Kendini Mehdi veya Mesih ilan eden kişilerin önceki ve sonraki durumlarını karşılaştırdığınızda bu gerçeklik tüm çıplaklığıyla ortaya çıkar. Örneğin; mesih olduğunu iddia eden Hasan Mezarcı’nın eşi Esin Tatlı’da kendisinin “Fahişe Meryem” olduğunu iddia etmiş ve mesih sayesinde recm edilmekten kurtulduğunu söylemiştir.
Mesih’in fedarasyon hayali
Posta kutumun “gereksiz” bölümüne düşen bir e-postayı önce dikkate almamıştım fakat aralıklarla aynı posta gönderilince irdelemeye değer buldum. Çünkü mesih olduğunu idda eden Taner Ulusoy’dan gelen metnin içeriğinde aşina olduğumuz mesih figüründen çok daha farklı, şizofreniye varan psikonevrotik ruhsal bozukluklar var. Dilekçe formatında hazırlanan metnin altında Antalya yazıyor ve bu metinin aynı zamanda Antalya Valiliği’ne, Genel Kurmay Başkanlığı’na, Kara, Hava, Deniz ile Jandarma Komutanlığı’nın yanı sıra ABD, Almanya, Çin, Fransa, Hindistan, İngiltere, Japonya, Rusya büyükelçiliklerine “faks” olarak gönderildiği not edilmiş. Neden e-posta, mektup değil de faks?
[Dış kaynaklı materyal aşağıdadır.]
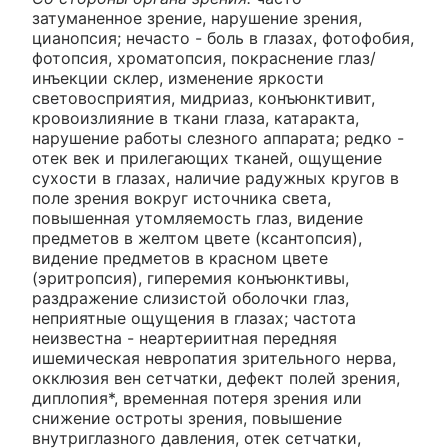
затуманенное зрение, нарушение зрения,
цианопсия; нечасто - боль в глазах, фотофобия,
фотопсия, хроматопсия, покраснение глаз/
инъекции склер, изменение яркости
световосприятия, мидриаз, конъюнктивит,
кровоизлияние в ткани глаза, катаракта,
нарушение работы слезного аппарата; редко -
отек век и прилегающих тканей, ощущение
сухости в глазах, наличие радужных кругов в
поле зрения вокруг источника света,
повышенная утомляемость глаз, видение
предметов в желтом цвете (ксантопсия),
видение предметов в красном цвете
(эритропсия), гиперемия конъюнктивы,
раздражение слизистой оболочки глаз,
неприятные ощущения в глазах; частота
неизвестна - неартериитная передняя
ишемическая невропатия зрительного нерва,
окклюзия вен сетчатки, дефект полей зрения,
диплопия*, временная потеря зрения или
снижение остроты зрения, повышение
внутриглазного давления, отек сетчатки,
Ayrıca internette, sosyal medya da Taner Ulusoy adında bir mehdi veya mesih arayışlarım da sonuç vermedi.
Muhtemelen sahte isim kullanarak Türkiye Cumhuriyeti’ne “kerhane” diyen Mesih figürüne bürünmüş şizofren hasta, şayet yaşıyor olsalardı peygamberlerin de kendisine biat edeceklerini çünkü peygamberlerin as’ı yani olduğunu ileri sürerek Mehdi, Mesis, Deccal gibi figürlerden bambaşka bir profil çiziyor.
İç çatışmanın yarattığı ruhsal bozukluklar öylesine hada safhaya ulaşmış ki, mahşer günü Allah ile görüşmek isteyenlerin karşısına çıkacağından, cennetin yanı sıra yeryüzündeki tüm devletleri tek bir devlet olarak doğrudan yöneteceğine, herkesin kendisine biat edeceğinden, etmeyenlerin ise boynuna köpek tasması takacağına dair bir dizi paranoyak zırva sıralıyor.
Tabii bunlarla da kalmıyor, kendisine biat etmeleri için 30 gün süre veriyor, dolduktan sonra da biat kapısını kapatacağını söylüyor. Devlet kurumlarına, kamu görevlilerine emirler yağdırıyor, kendisine biat etmelerini emrediyor, emirlerini yerine getirmeyenleri de yaşadıkları bölgeyi için tehditler savuruyor.
Tehditlerini ve şiddeti genele yayarak tüm kamu görevlilerinin boynuna tasma takarak sorguya alacağını, dayak atacağını ve toplu idamlar yapacağını söylüyor. Mesih iddiasıyla ortaya çıkan bu zavallının amacı, kerhane dediği Türkiye Cumhuriyeti’ni yıkmak, yerine “Anadolu Federal Devleti” kurmaktır ki metin içeriğinde bunu açıkça beyan ediyor zaten. Türkiye Cumhuriyeti’ne benzer argümanlarla küfür edenlerin dinci, arap milliyetçisi biatçı kültürle yoğrulmuş kitleler olduğunu biliyoruz.
Ayrıca emperyalist bir proje olan fedarasyon sistemininin Osmanlı’yı teslim alan Sevr ile dayatıldığını da biliyoruz. Bu gerçekten hareketle mesih iddasıyla ortaya çıkan bu zavallı meczup’un birileri tarafından kullanıldığını söylemek mümkün.
Ancak yanıtlanması gereken kritik bir soru var ki o da adı geçen devlet kurumlarına alenen tehdit, hakaret, küfür içerikli faks gönderen bu şahsın gerçekte kim olduğu hakkında herhangi bir araştırma yapılıp, yapılmadığıdır.